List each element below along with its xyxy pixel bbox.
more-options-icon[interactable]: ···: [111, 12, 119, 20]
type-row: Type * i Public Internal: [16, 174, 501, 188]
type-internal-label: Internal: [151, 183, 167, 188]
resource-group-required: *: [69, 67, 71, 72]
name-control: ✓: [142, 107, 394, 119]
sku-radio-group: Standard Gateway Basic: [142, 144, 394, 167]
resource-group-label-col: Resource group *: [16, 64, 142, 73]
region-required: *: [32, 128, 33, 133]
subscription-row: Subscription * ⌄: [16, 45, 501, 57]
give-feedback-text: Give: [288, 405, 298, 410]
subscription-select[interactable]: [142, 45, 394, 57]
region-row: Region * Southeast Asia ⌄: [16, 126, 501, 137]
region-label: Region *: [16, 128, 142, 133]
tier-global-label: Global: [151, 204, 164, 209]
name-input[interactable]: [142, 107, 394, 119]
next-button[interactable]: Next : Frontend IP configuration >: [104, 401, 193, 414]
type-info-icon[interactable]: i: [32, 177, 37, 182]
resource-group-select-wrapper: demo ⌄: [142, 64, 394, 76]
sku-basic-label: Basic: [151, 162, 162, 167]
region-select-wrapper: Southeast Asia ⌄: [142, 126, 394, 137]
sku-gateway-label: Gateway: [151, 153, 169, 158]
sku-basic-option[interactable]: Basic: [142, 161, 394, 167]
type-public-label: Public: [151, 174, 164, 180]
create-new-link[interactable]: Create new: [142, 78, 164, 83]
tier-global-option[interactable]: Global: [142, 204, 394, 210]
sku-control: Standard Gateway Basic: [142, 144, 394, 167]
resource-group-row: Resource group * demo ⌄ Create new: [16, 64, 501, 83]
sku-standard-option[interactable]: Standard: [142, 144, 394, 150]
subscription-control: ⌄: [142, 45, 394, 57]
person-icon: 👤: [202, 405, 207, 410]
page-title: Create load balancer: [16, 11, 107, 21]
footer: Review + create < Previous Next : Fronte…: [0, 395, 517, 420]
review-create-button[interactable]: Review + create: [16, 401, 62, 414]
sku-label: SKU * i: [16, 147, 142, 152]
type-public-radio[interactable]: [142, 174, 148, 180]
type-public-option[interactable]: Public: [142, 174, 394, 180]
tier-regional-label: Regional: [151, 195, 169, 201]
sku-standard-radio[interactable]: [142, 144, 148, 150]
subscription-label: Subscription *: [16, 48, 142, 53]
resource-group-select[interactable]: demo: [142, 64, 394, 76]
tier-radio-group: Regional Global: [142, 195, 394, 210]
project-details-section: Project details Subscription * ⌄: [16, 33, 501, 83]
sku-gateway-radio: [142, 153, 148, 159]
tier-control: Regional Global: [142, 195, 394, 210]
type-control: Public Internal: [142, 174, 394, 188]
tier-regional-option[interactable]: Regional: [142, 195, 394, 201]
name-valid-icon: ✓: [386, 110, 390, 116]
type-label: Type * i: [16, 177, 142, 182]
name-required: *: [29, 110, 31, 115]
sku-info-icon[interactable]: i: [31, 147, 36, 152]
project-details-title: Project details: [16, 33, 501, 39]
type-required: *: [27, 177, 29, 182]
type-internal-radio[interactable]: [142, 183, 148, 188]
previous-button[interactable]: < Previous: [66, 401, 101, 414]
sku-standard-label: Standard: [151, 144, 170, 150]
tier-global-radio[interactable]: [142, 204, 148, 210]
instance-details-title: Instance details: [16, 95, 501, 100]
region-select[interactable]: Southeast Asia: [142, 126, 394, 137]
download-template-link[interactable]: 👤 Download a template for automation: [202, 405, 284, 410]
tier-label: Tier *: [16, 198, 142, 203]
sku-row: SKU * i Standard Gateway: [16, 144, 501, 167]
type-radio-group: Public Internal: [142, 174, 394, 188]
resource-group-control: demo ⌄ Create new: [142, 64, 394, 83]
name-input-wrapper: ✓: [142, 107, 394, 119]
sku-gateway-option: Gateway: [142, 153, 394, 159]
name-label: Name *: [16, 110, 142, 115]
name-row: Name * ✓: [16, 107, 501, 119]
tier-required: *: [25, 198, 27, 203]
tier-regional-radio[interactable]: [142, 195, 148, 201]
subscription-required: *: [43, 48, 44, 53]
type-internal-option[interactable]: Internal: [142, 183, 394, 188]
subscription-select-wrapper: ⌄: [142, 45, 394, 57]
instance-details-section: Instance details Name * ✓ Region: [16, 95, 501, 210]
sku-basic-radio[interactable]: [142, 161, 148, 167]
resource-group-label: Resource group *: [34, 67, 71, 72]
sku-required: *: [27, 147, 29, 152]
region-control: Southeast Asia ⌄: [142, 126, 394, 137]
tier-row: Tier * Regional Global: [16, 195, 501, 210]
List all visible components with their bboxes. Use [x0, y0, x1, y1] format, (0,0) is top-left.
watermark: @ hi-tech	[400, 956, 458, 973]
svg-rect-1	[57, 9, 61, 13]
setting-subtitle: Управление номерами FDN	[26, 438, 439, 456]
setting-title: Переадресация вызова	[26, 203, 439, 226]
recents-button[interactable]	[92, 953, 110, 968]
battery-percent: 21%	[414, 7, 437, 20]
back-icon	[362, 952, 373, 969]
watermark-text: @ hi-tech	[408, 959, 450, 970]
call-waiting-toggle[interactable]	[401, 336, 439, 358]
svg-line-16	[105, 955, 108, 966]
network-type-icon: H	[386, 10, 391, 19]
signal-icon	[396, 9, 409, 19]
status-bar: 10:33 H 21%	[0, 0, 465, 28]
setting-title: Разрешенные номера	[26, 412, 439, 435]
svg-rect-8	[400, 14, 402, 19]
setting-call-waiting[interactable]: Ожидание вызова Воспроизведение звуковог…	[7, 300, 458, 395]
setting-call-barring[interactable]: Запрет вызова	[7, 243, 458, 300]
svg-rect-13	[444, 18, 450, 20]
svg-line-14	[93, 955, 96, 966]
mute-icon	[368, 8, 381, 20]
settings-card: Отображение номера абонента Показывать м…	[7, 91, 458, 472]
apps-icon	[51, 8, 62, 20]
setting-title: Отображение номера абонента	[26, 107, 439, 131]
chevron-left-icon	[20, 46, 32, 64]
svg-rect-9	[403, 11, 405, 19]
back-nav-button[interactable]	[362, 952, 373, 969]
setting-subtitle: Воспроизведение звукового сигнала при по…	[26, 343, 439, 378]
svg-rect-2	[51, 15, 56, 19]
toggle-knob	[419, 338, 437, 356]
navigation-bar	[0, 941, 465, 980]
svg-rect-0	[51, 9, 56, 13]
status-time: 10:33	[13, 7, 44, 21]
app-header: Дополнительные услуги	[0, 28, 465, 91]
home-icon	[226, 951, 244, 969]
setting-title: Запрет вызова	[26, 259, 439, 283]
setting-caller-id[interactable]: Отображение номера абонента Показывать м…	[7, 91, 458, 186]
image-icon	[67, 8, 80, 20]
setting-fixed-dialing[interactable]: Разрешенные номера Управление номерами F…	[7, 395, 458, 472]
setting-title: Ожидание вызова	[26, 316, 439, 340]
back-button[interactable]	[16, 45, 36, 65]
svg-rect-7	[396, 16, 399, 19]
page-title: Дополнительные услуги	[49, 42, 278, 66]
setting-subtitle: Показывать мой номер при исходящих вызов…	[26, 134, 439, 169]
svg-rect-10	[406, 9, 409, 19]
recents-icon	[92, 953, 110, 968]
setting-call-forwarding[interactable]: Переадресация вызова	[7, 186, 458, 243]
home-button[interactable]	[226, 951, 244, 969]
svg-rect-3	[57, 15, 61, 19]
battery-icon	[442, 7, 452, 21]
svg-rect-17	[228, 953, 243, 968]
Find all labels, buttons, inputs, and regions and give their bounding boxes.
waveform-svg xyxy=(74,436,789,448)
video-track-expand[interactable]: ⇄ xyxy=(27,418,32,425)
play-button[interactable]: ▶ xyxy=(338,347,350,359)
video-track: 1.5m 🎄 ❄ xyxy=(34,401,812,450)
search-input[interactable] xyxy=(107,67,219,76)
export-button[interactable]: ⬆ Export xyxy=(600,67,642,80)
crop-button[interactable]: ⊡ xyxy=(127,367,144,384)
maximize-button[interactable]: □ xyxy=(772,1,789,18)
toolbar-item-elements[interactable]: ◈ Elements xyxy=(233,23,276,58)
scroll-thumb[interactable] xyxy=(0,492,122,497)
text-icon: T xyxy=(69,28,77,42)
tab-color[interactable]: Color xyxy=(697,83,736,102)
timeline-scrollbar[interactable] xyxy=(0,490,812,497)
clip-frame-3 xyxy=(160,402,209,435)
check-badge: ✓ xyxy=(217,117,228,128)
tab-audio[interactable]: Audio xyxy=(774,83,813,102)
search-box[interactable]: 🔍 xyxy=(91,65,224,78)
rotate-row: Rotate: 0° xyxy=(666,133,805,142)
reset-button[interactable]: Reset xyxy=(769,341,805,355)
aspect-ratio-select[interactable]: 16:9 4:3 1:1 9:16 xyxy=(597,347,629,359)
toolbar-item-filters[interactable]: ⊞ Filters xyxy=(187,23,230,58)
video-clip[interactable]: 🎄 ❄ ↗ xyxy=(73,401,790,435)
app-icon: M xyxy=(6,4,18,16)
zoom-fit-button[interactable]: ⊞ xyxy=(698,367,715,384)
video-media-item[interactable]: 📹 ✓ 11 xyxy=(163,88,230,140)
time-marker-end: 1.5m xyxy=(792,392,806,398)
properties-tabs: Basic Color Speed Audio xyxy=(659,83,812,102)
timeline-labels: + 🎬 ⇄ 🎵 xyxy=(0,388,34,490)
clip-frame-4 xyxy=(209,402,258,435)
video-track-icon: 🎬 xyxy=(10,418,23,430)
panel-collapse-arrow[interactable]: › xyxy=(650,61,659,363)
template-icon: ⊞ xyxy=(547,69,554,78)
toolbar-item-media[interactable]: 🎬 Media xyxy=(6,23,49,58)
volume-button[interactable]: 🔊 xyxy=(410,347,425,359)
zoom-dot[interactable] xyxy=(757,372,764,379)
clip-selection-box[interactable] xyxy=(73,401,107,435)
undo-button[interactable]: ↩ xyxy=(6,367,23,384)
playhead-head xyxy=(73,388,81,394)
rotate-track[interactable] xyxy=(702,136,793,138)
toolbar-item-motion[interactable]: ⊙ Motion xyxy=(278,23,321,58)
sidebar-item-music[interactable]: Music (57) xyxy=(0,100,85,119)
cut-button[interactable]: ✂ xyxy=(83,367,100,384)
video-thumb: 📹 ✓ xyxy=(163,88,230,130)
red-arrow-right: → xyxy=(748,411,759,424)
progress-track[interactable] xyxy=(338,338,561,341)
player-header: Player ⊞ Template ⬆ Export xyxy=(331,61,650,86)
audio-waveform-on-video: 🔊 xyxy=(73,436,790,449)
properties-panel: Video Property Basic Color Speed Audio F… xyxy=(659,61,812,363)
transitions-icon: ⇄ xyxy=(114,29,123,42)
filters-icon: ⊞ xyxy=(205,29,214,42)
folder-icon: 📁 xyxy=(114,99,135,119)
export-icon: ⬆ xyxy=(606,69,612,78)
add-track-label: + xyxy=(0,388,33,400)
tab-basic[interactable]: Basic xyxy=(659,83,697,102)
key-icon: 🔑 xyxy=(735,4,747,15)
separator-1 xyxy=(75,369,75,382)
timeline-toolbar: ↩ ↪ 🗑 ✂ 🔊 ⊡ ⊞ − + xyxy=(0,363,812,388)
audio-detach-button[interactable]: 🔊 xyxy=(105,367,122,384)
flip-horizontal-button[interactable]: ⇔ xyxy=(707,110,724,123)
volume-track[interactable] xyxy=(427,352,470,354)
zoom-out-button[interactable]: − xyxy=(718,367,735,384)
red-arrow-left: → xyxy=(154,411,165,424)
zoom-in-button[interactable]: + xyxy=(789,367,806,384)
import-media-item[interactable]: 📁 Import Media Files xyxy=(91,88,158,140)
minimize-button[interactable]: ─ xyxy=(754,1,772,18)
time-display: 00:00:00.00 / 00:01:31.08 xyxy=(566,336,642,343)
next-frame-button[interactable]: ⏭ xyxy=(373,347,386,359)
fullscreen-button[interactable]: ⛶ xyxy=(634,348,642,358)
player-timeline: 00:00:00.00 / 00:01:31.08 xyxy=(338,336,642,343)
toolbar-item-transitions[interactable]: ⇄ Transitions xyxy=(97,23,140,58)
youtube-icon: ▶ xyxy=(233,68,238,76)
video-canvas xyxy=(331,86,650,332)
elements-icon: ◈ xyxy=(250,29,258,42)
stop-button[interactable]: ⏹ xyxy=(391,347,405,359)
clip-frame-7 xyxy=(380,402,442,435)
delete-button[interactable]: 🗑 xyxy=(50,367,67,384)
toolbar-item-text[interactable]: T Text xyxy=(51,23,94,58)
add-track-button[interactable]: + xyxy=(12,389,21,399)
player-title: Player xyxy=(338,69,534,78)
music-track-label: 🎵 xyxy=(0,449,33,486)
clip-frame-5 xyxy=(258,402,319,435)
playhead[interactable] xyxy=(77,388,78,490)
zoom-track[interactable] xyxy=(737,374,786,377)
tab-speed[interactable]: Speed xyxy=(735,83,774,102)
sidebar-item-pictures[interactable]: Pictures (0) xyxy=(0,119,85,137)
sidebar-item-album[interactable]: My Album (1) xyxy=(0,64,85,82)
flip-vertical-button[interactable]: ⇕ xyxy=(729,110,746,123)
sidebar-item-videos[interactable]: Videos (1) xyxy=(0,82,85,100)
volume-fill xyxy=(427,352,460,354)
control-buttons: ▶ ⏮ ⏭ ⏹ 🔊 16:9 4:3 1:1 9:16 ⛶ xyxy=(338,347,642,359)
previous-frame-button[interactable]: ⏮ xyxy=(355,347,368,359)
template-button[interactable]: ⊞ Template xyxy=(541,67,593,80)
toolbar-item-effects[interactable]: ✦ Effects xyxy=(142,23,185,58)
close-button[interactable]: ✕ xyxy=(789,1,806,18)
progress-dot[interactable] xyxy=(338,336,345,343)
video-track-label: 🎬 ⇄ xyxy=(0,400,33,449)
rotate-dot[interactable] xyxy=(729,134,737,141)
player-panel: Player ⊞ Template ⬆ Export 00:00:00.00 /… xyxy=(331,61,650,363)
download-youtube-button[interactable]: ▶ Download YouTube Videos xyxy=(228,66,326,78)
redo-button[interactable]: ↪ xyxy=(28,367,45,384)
=====
> **What is being asked**
When a line of the material holds the string "subtitle", copy that line.

> **Reply to the exercise**
setting-subtitle: Управление номерами FDN	[26, 438, 439, 456]
setting-subtitle: Воспроизведение звукового сигнала при по…	[26, 343, 439, 378]
setting-subtitle: Показывать мой номер при исходящих вызов…	[26, 134, 439, 169]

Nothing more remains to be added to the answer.